Task statement: Pick out all lines of the entries that include the word "sondern" and copy them.

◇ ◇ ◇

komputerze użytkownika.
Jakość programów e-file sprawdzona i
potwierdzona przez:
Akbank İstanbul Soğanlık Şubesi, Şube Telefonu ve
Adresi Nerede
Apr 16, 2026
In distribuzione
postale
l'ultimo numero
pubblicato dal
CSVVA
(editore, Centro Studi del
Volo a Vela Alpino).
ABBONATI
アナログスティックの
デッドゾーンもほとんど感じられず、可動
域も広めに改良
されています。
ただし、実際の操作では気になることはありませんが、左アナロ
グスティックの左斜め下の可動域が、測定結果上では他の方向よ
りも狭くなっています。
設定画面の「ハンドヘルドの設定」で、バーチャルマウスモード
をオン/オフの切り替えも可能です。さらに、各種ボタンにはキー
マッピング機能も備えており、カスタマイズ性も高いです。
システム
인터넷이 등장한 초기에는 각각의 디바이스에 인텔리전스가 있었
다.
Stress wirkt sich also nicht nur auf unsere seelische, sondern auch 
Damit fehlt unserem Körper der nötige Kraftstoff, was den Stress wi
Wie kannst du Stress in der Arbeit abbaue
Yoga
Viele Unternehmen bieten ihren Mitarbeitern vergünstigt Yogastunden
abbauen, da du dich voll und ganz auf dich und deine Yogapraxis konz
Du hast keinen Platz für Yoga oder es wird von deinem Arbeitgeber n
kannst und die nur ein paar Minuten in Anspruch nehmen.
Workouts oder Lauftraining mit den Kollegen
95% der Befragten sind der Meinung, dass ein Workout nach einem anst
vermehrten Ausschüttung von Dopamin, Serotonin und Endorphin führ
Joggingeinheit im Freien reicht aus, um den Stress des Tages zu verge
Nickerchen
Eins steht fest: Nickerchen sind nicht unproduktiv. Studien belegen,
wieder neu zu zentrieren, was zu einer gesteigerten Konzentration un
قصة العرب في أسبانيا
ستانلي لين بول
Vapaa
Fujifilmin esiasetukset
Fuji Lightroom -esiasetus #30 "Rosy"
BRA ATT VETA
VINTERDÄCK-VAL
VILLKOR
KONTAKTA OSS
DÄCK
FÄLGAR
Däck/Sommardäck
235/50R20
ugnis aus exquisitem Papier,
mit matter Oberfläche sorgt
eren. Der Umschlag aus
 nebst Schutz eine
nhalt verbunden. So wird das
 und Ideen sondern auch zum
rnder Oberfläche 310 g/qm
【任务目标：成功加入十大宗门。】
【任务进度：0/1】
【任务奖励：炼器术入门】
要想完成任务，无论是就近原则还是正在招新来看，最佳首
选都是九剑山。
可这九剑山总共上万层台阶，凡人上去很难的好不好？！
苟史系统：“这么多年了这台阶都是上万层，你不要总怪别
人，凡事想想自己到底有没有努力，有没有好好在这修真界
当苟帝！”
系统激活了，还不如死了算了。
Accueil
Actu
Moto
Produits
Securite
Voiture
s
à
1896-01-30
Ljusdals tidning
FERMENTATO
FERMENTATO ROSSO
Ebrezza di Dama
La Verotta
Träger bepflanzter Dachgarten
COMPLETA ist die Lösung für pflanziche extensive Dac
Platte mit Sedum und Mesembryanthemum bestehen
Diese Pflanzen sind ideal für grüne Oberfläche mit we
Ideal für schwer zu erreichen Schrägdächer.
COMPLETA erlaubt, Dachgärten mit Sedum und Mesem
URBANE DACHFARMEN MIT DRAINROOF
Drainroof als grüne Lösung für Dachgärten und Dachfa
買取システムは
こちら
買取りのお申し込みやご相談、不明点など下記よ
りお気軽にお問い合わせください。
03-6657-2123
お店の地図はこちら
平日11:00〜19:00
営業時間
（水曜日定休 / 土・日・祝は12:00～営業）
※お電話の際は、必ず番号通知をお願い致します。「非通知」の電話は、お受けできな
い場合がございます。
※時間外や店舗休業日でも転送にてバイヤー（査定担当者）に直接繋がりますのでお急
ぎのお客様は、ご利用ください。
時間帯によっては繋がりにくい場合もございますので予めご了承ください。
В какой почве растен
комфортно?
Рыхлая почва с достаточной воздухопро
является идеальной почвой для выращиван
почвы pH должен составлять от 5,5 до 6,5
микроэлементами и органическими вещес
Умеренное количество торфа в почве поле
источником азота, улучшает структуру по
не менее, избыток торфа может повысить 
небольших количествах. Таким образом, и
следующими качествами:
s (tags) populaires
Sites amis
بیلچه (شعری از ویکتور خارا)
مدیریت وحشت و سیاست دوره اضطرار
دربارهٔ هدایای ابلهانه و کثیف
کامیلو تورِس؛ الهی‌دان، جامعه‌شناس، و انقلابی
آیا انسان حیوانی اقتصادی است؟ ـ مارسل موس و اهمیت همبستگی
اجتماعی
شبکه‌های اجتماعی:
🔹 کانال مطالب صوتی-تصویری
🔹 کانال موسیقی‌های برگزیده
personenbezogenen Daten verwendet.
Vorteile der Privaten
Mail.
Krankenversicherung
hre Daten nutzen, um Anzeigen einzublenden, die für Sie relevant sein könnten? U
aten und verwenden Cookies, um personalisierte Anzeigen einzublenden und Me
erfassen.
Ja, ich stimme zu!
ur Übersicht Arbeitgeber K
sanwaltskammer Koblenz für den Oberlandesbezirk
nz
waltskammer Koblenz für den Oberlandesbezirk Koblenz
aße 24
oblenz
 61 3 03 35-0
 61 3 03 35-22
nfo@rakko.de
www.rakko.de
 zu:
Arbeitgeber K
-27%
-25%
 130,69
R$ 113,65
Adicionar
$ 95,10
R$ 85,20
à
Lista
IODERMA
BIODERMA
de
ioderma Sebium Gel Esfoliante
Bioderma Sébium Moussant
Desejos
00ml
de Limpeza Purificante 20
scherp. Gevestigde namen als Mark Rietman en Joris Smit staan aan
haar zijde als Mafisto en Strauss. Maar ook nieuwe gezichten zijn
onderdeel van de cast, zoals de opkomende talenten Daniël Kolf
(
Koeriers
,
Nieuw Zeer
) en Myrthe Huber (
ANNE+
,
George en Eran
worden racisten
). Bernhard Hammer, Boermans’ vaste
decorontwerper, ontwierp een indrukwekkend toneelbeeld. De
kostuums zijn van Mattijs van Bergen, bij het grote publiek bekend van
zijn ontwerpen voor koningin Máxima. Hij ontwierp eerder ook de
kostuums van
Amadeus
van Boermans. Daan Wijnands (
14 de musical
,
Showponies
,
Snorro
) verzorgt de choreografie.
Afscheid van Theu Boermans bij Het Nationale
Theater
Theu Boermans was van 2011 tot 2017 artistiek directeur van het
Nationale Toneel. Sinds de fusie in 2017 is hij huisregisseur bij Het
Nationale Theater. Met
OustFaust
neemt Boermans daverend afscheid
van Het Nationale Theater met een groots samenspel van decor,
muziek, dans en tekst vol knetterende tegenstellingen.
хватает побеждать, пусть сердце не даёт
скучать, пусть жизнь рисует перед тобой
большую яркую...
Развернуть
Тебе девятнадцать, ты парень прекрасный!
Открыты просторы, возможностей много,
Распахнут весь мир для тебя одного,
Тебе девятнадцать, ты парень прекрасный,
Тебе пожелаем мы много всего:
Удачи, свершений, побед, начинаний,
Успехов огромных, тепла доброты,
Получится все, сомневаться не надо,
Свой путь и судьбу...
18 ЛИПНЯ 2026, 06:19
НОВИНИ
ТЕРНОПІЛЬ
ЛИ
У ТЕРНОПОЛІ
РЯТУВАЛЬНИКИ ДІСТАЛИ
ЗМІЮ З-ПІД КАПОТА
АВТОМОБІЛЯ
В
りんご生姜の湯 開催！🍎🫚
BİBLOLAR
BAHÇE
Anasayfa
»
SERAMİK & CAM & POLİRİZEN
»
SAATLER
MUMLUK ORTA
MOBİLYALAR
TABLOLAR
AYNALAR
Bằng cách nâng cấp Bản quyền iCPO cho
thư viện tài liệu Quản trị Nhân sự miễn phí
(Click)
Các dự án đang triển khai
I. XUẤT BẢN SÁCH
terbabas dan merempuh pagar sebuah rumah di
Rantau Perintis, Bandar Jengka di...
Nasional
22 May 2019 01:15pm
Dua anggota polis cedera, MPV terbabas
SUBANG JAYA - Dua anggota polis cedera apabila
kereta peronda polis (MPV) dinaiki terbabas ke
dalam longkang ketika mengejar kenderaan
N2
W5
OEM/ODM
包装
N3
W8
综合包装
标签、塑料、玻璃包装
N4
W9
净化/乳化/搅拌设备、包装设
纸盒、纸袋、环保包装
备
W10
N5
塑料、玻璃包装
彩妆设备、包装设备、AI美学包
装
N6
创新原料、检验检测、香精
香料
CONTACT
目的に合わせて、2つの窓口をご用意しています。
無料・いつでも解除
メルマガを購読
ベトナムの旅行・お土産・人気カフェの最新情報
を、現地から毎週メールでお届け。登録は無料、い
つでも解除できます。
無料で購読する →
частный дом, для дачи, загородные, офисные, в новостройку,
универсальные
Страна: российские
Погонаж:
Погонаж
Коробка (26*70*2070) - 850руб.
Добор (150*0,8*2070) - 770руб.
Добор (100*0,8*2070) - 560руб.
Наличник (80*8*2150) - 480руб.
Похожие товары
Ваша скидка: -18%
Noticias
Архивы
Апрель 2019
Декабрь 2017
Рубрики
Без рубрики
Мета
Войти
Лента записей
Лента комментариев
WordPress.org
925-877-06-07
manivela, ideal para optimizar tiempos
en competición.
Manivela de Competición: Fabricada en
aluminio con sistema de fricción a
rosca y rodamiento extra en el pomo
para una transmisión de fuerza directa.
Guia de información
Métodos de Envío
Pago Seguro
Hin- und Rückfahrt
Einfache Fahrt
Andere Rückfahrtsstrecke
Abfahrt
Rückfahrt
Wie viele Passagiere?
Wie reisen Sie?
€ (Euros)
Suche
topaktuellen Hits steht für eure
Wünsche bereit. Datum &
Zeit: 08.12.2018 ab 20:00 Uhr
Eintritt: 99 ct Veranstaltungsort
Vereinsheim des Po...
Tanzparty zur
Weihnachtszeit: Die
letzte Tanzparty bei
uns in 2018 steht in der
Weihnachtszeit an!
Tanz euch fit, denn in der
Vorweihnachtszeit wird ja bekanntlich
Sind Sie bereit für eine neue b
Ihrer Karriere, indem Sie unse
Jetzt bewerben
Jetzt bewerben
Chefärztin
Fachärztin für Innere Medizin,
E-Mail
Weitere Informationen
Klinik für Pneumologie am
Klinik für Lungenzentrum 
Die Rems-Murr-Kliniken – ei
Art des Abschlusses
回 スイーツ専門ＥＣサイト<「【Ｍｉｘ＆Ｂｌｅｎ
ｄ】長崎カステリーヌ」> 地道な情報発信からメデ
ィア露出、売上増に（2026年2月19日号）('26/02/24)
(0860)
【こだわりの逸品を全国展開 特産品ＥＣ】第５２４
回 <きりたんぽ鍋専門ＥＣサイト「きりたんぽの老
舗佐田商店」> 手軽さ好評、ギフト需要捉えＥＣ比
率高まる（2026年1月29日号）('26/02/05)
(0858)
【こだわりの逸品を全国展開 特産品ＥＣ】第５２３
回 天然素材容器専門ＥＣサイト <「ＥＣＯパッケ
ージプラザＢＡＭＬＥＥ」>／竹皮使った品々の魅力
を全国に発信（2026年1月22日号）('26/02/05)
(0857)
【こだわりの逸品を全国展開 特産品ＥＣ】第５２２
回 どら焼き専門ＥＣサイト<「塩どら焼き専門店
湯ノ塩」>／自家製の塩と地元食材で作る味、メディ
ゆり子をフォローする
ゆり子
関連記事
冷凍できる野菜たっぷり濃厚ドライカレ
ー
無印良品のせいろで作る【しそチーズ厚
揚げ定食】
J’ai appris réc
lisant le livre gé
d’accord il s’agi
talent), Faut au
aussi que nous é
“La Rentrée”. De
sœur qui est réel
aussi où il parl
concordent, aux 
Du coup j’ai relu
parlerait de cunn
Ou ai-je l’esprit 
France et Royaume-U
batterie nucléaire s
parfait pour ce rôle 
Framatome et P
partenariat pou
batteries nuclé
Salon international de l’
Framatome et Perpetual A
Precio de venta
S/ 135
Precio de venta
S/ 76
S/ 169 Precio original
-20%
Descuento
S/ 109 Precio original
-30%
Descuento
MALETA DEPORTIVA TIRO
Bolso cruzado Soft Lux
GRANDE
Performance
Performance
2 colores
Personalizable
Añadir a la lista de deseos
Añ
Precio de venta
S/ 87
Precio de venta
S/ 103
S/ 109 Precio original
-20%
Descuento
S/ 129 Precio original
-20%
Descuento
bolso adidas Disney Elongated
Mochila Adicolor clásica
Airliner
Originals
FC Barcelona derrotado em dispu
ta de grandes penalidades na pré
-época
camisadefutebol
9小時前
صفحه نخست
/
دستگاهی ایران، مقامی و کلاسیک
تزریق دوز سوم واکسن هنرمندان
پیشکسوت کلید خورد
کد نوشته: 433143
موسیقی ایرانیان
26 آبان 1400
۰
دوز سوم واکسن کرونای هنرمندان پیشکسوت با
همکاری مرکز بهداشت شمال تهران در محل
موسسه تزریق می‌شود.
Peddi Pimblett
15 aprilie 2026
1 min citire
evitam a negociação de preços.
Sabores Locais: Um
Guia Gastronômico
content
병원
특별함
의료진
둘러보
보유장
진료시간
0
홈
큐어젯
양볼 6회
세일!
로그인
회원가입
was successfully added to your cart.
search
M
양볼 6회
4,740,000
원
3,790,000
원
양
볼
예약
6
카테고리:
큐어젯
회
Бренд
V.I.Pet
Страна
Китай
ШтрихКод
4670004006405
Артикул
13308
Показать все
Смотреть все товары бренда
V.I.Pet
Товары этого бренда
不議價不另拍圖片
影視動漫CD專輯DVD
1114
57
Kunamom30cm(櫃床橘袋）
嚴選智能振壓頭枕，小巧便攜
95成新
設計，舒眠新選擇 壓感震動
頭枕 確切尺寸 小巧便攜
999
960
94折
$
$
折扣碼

◇ ◇ ◇

Expected answer:
Stress wirkt sich also nicht nur auf unsere seelische, sondern auch 
 und Ideen sondern auch zum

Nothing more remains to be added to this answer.